Bab Sembilan Puluh Lima: Wanita Cantik Dingin yang Hampir Kehilangan Kendali
“Siapa yang bisa menebak, dia yang diterima?” Mata Liu Fang yang kecewa tiba-tiba berbinar. Ia tak mampu mengenali tumbuhan obat kesembilan, awalnya ingin menjatuhkan Wu Hao, namun tak menyangka Wu Hao benar-benar tahu khasiatnya dan jelas mengunggulinya.
Kini, ucapan wanita cantik itu memberinya secercah harapan di tengah kekecewaan. Ia tiba-tiba merasa wanita itu begitu memesona, laksana bidadari turun dari kayangan; harapan bangkit kembali!
Wu Wei dan Zhang Jing tertegun, menoleh ke arah Li Bingxuan yang melangkah mendekat. Keduanya langsung mengernyit, dalam hati merasa tak enak. Jika wanita cantik ini bisa menentukan siapa yang diterima, pasti dia bukan orang biasa!
Tentu saja mereka mengenal wanita itu. Pagi tadi, mereka sempat satu lift. Wu Wei masih ingat jelas, waktu itu Wu Hao karena rasa ingin tahunya, menekan beberapa lantai sekaligus—pasti telah meninggalkan kesan buruk pada wanita cantik itu.

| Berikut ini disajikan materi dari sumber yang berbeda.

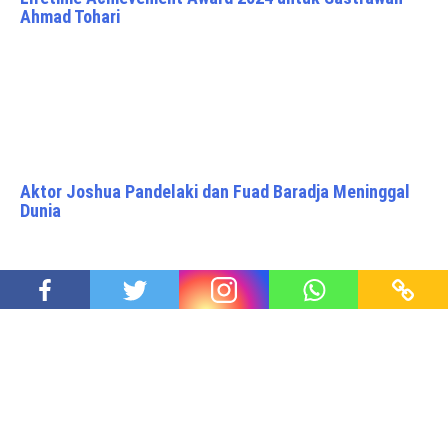
Ahmad Tohari
Aktor Joshua Pandelaki dan Fuad Baradja Meninggal
Dunia
Rumah Sejarah Rengasdengklok, Saksi Sejarah
Kemerdekaan Republik Indonesia
Proudly powered by WordPress
|
Theme: Awaken Pro by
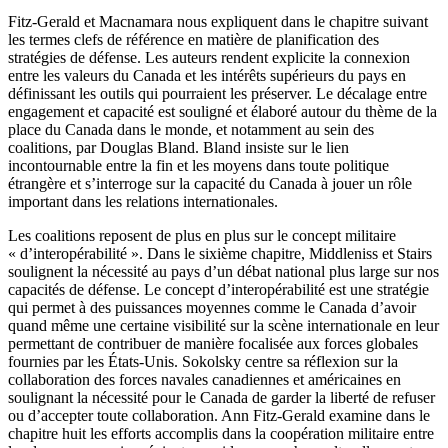
Fitz-Gerald et Macnamara nous expliquent dans le chapitre suivant
les termes clefs de référence en matière de planification des
stratégies de défense. Les auteurs rendent explicite la connexion
entre les valeurs du Canada et les intérêts supérieurs du pays en
définissant les outils qui pourraient les préserver. Le décalage entre
engagement et capacité est souligné et élaboré autour du thème de la
place du Canada dans le monde, et notamment au sein des
coalitions, par Douglas Bland. Bland insiste sur le lien
incontournable entre la fin et les moyens dans toute politique
étrangère et s’interroge sur la capacité du Canada à jouer un rôle
important dans les relations internationales.
Les coalitions reposent de plus en plus sur le concept militaire
« d’interopérabilité ». Dans le sixième chapitre, Middleniss et Stairs
soulignent la nécessité au pays d’un débat national plus large sur nos
capacités de défense. Le concept d’interopérabilité est une stratégie
qui permet à des puissances moyennes comme le Canada d’avoir
quand même une certaine visibilité sur la scène internationale en leur
permettant de contribuer de manière focalisée aux forces globales
fournies par les États-Unis. Sokolsky centre sa réflexion sur la
collaboration des forces navales canadiennes et américaines en
soulignant la nécessité pour le Canada de garder la liberté de refuser
ou d’accepter toute collaboration. Ann Fitz-Gerald examine dans le
chapitre huit les efforts accomplis dans la coopération militaire entre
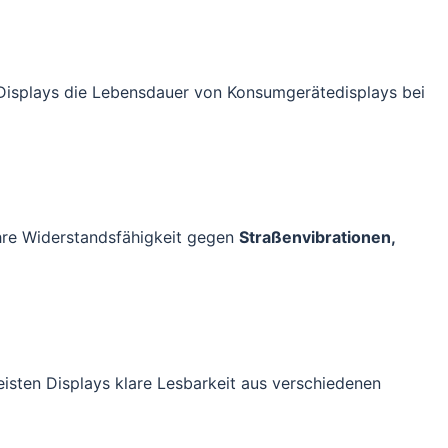
 Displays die Lebensdauer von Konsumgerätedisplays bei
hre Widerstandsfähigkeit gegen
Straßenvibrationen,
eisten Displays klare Lesbarkeit aus verschiedenen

Wu Hao mengusap dahinya, tersenyum tipis, lalu menatap Li Bingxuan. Benar saja, Li Bingxuan adalah manajer bagian pemasaran, kehadirannya di atap sore ini memang terasa janggal, rupanya ia ingin ikut campur urusan perekrutan peneliti.
Pria berwajah persegi menoleh ke arah Li Bingxuan, mengerutkan dahi, lalu berkata dengan ragu, “Manajer Li, perekrutan peneliti tamu ranahnya bagian SDM, menurut Anda...?”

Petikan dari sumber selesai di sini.